HOW TO COMPLETE THIS TASK: Repeat the records in full. No pictures belong in the copy.

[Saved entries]
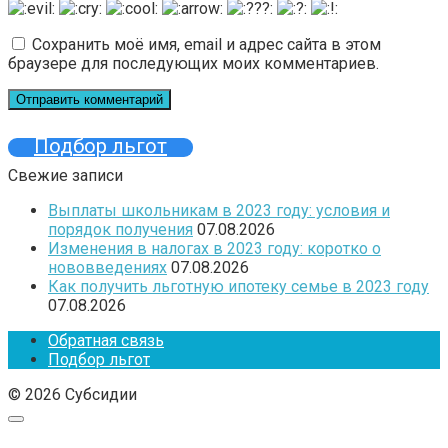
Сохранить моё имя, email и адрес сайта в этом
браузере для последующих моих комментариев.
Подбор льгот
Свежие записи
Выплаты школьникам в 2023 году: условия и
порядок получения
07.08.2026
Изменения в налогах в 2023 году: коротко о
нововведениях
07.08.2026
Как получить льготную ипотеку семье в 2023 году
07.08.2026
Обратная связь
Подбор льгот
© 2026 Субсидии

OUTPUT:
Сохранить моё имя, email и адрес сайта в этом
браузере для последующих моих комментариев.
Подбор льгот
Свежие записи
Выплаты школьникам в 2023 году: условия и
порядок получения
07.08.2026
Изменения в налогах в 2023 году: коротко о
нововведениях
07.08.2026
Как получить льготную ипотеку семье в 2023 году
07.08.2026
Обратная связь
Подбор льгот
© 2026 Субсидии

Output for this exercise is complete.